Il en est d’autres beaucoup plus insidieuses, parce que leur effet est différé.
Prenons l’exemple du chlordécone. Il est vrai que les dommages écologiques sont survenus avant le 1er mai 2007, mais la Guadeloupe va devoir supporter fort longtemps – plusieurs générations - les conséquences de l’utilisation de ce produit sur la nature, la biodiversité, la santé, l’économie, l’emploi.
De nombreux Antillais considèrent que cette question constitue un scandale d’État. En effet, si les États-Unis ont stoppé l’utilisation de ce produit dès 1976 et ainsi reconnu son danger, la France a continué à l’utiliser jusqu’en 1990 et les outre-mer ont « bénéficié », si je puis dire, de mesures dérogatoires pour poursuivre son utilisation jusqu’en 1993.

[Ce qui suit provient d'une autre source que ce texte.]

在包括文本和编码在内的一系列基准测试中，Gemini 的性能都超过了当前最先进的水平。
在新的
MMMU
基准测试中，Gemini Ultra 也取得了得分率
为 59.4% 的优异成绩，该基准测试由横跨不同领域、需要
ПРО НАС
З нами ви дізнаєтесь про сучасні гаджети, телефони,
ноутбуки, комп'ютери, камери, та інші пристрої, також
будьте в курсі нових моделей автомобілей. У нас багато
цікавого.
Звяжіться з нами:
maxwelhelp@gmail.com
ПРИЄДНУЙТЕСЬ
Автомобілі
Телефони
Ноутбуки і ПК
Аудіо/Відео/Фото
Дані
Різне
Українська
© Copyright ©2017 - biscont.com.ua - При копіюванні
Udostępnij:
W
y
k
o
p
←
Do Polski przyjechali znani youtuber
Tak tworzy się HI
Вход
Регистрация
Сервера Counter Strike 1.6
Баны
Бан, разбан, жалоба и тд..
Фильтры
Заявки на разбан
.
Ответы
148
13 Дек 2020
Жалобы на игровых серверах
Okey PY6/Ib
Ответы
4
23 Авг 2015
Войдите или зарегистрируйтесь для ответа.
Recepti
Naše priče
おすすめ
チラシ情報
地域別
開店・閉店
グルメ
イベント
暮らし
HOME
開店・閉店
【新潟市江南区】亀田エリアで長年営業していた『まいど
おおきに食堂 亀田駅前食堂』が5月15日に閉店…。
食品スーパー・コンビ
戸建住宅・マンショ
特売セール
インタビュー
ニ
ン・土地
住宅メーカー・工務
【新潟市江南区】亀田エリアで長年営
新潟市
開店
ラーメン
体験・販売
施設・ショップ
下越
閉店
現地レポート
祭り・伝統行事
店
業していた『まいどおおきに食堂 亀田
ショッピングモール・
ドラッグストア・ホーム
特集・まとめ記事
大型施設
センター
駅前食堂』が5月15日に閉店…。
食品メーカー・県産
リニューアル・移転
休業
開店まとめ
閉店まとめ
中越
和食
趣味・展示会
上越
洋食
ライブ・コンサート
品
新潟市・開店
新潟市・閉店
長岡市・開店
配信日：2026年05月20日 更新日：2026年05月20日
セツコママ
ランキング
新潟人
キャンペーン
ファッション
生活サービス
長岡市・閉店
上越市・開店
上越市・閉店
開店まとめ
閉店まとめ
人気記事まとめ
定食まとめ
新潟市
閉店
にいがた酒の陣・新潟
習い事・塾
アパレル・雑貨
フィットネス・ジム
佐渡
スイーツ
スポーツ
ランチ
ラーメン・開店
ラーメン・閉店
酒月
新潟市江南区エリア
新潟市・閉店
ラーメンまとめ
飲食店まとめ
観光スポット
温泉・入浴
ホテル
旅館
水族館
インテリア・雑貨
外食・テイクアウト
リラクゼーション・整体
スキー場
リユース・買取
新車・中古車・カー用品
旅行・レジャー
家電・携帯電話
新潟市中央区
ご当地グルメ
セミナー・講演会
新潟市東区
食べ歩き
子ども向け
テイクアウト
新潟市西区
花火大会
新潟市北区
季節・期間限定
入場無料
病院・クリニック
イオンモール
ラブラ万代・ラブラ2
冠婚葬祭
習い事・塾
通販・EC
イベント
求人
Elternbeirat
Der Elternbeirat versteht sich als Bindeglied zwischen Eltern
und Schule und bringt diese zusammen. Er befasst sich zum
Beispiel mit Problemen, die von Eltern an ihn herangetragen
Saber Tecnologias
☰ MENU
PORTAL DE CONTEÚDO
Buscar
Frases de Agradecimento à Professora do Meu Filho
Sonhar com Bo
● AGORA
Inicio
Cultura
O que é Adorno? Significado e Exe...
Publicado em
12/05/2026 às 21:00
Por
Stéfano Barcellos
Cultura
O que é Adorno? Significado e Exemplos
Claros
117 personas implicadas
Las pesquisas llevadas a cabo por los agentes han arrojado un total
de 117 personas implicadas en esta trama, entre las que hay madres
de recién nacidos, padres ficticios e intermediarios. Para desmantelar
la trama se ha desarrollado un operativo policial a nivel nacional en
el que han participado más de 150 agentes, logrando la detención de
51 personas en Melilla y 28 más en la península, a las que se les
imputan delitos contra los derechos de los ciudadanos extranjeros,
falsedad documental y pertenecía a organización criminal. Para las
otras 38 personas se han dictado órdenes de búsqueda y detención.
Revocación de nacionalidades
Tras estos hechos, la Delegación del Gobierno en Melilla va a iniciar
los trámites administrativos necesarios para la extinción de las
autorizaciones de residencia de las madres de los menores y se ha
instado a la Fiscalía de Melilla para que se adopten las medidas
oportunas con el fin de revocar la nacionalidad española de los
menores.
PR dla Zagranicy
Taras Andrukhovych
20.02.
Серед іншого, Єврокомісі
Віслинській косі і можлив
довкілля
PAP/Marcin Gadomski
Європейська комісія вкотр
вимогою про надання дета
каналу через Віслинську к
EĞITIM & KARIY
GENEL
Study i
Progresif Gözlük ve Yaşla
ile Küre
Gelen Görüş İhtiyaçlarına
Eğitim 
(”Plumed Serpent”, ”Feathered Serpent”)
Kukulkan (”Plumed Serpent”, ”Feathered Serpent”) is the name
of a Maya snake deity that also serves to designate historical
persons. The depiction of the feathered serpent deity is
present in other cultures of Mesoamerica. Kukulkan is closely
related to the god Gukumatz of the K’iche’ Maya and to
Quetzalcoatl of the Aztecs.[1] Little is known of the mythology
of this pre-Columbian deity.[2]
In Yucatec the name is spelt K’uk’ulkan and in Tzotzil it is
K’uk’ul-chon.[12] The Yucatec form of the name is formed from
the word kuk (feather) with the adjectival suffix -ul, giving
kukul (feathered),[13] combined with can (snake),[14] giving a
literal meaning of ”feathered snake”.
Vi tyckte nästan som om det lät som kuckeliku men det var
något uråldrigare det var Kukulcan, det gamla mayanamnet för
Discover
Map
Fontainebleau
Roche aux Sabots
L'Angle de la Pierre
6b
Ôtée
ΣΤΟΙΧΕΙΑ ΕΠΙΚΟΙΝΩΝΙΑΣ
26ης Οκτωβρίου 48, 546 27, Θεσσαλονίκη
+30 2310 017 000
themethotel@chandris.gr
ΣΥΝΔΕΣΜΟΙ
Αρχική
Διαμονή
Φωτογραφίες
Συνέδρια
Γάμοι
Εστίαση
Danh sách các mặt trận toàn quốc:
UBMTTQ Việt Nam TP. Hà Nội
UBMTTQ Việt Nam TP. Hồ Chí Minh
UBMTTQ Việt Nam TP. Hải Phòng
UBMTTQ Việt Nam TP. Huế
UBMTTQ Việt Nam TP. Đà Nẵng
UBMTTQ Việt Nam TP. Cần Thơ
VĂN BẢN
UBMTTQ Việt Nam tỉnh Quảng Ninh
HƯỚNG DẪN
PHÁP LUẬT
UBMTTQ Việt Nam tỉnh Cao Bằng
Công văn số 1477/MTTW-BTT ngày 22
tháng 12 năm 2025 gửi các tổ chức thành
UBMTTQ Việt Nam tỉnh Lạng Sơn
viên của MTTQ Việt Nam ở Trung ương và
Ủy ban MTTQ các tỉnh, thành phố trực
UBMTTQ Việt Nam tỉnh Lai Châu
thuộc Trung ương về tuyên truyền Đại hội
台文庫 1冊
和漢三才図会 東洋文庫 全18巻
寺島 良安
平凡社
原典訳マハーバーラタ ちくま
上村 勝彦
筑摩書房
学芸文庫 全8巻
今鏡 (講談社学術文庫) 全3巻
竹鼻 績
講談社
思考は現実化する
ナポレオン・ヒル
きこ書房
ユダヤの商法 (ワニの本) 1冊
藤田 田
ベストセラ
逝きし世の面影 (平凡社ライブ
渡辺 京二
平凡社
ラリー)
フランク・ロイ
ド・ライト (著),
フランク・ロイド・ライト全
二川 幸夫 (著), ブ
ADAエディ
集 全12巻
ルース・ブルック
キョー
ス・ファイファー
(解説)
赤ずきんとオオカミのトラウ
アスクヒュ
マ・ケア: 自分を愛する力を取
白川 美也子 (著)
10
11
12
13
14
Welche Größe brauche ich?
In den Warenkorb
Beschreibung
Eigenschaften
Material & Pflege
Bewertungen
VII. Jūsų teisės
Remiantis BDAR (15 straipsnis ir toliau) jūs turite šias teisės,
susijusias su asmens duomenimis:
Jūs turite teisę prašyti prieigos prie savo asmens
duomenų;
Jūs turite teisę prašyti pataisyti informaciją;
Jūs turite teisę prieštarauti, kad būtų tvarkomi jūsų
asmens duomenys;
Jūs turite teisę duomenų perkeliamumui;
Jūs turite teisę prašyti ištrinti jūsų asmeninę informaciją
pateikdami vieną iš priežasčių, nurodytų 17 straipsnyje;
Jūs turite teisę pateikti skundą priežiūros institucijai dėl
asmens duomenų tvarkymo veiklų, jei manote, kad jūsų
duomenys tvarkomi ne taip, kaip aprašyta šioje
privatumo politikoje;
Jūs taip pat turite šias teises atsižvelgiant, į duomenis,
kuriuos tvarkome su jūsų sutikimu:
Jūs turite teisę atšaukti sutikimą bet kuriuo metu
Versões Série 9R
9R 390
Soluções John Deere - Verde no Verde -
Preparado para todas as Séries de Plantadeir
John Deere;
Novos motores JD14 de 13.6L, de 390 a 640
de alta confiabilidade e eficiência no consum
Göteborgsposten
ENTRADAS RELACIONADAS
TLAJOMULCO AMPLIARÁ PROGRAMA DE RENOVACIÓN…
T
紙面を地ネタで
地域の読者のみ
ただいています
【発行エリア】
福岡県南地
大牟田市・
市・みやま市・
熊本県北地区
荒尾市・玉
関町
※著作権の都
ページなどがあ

Par ailleurs, alors que l’Union européenne a interdit l’épandage aérien de pesticides par une directive de 2009, la Guadeloupe vient encore de « bénéficier » d’une dérogation d’un an à compter du 29 avril dernier par un arrêté préfectoral. Pourtant, le 10 décembre 2012, le tribunal administratif de Basse-Terre a rendu un jugement annulant les dérogations des mois de juillet et d’octobre 2012, considérant que « le préfet de Guadeloupe a insuffisamment évalué la situation et méconnu l’étendue des pouvoirs que lui confère le code rural dans l’intérêt de la santé publique et de la protection de l’environnement ».
Derrière ces dommages causés à la nature, à l’homme, à la biodiversité, à l’emploi, à l’économie, c’est la responsabilité de l’État qui est bien sûr engagée.
La mission commune d’information sur les pesticides et leur impact sur la santé et l’environnement menée l’année dernière par le Sénat, dont le rapporteur était notre collègue Nicole Bonnefoy, nous a suffisamment éclairés pour que nous dénoncions avec force de telles pratiques.
Madame le garde des sceaux, vous avez souligné tout à l’heure que le groupe de travail ferait son miel de nos contributions. Votre remarque me conduit tout naturellement à évoquer les abeilles : qui dédommagera des préjudices qui leur ont été causés par l’utilisation de pesticides ?
Par ailleurs, dans le domaine de la réhabilitation de la qualité de l’eau, qui doit payer le coût de dépollution à la suite du recours aux pesticides ?
Toutes ces observations témoignent de l’importance du travail que compte entreprendre le Gouvernement, mais de l’importance aussi de nos attentes, comme de celles de la société tout entière.
C’est pourquoi nous voterons en faveur de cette proposition de loi, qui constitue, selon nous, une première étape sur le bon chemin.